The AirMagnet offered analysis of alarm conditions (such as an access point advertising its SSID or an access point with Wired Equivalent Privacy disabled). It also gave us performance data, such as clients sending a high rate of low-speed packets, or excessive beaconing, which can indicate a radio problem. We used the AirMagnet to associate with ad hoc (clients) and infrastructure (usually access points) devices, obtain Dynamic Host Configuration Protocol (DHCP) addresses, and ping various nodes.
The software let us rapidly build access control lists to detect media access control (MAC)-layer addresses that were foreign to the network, so rogue WLAN devices could easily be detected and visually identified. We then used the AirMagnet to find the rogue devices by scanning for signal strength of the rogue device(s). Drive-by logon attacks also were correctly noted. We had 19 drive-bys during our five days of testing.
Finally, the AirMagnet also has easily invoked tools such as a ping, whois and DHCP controls. By the end of our tests, we grabbed the AirMagnet to verify the other tools we were testing — a big compliment.
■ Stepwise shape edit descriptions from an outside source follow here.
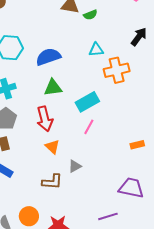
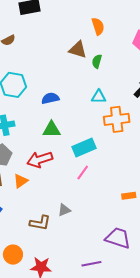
green semicircle: (90, 15) -> (97, 61), turned 120
blue semicircle: (48, 57) -> (50, 98), size x0.7
red arrow: (45, 119) -> (40, 160), turned 80
orange triangle: (52, 147) -> (21, 181), moved, turned 35

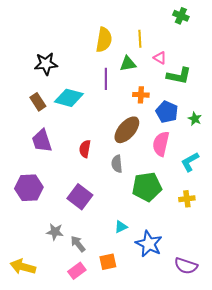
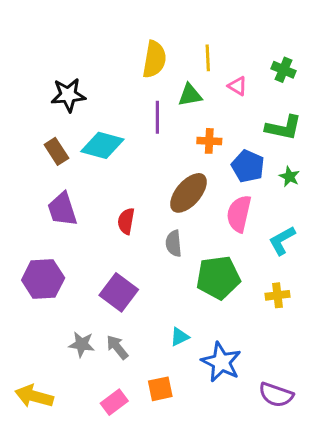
green cross: (181, 16) -> (283, 70), moved
green L-shape: (179, 76) -> (283, 128), moved
gray arrow: (78, 244) -> (117, 347), moved

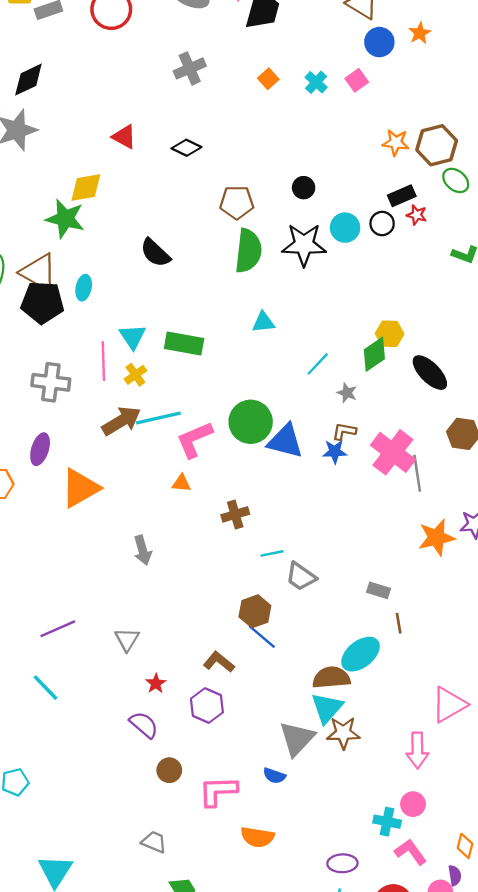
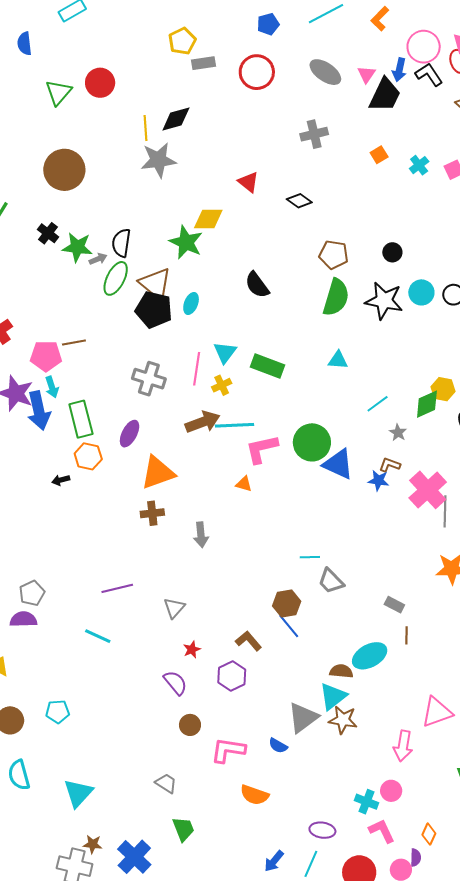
brown cross: (235, 514) -> (152, 513), moved
brown semicircle: (331, 678) -> (341, 671), size x0.7
cyan line: (45, 688) -> (98, 636), turned -32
The WaveRunner also is based on an iPaq using an embedded Linux platform, all coupled via a proprietary Fluke 802.11b card. It was less sensitive overall than the Sniffer PDA or the AirMagnet — which uses essentially the same platform. WaveRunner also couldn’t scan above the legal US 802.11b channels, although Fluke says it soon expects to ship a WLAN card for the WaveRunner that covers all 14 channels. Unfortunately, our experience with other Fluke products made us expect more than what we found in the WaveRunner.
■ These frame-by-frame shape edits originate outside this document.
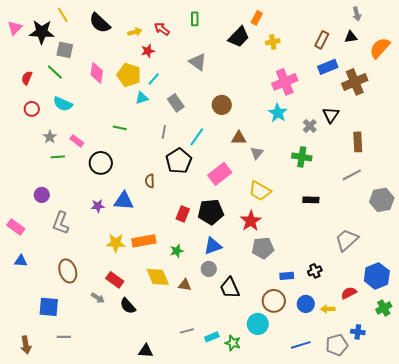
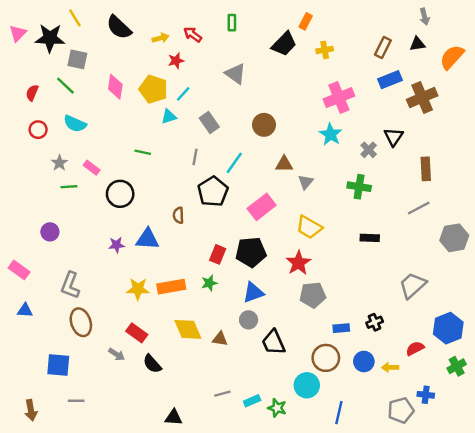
gray L-shape: (61, 223) -> (70, 285), moved
green star: (177, 251) -> (209, 283), moved
blue line: (301, 345) -> (339, 413), moved, turned -60

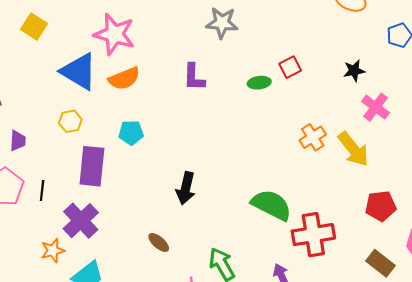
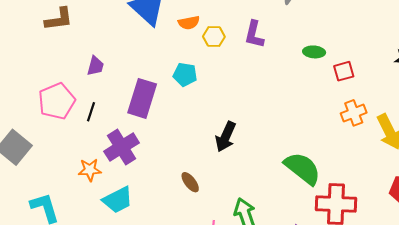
red square: (290, 67) -> (344, 71), moved
orange semicircle: (124, 79) -> (189, 23), size x0.7
yellow hexagon: (70, 121) -> (214, 37), moved
purple trapezoid: (18, 141) -> (95, 66), moved

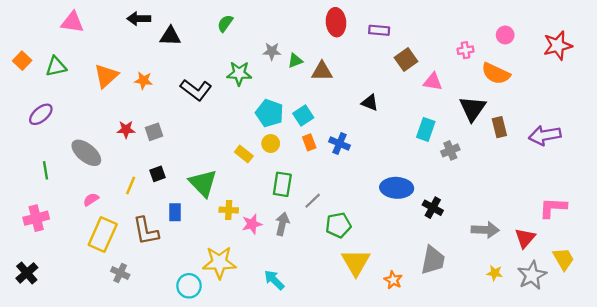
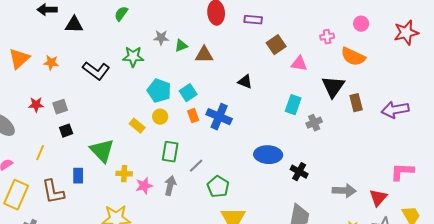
blue cross: (339, 143) -> (219, 117), size x1.4
black square: (157, 174) -> (66, 131), moved
green pentagon: (338, 225) -> (218, 187), turned -30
The WaveRunner’s user interface was a stumbling block. Fewer options are available on each feature page than are offered with the AirMagnet, which forced us to make frequent mode changes — this made field usage difficult. Each new display was essentially a tree branch from the primary modes of the WaveRunner: Device Scan, Site Scan, (Active) Channels display, Traffic display, Tools and Reports. We often had to navigate to the top of the tree by closing the page, making rapid context switches daunting.
There also are fewer features. Articulate network/WLAN diagnostics, such as percentage of packets at low speed, aren’t offered. Post-installation support in terms of rogue device identification and information management is difficult. All the devices that WaveRunner discovers are classified as rogue until they are reclassified to be either known or neighbours. Deleting any device, once discovered, requires a lot of manoeuvring.
Fluke’s Web site also was devoid of updates for WaveRunner and any other useful information about the WaveRunner’s support issues. We were disappointed with it.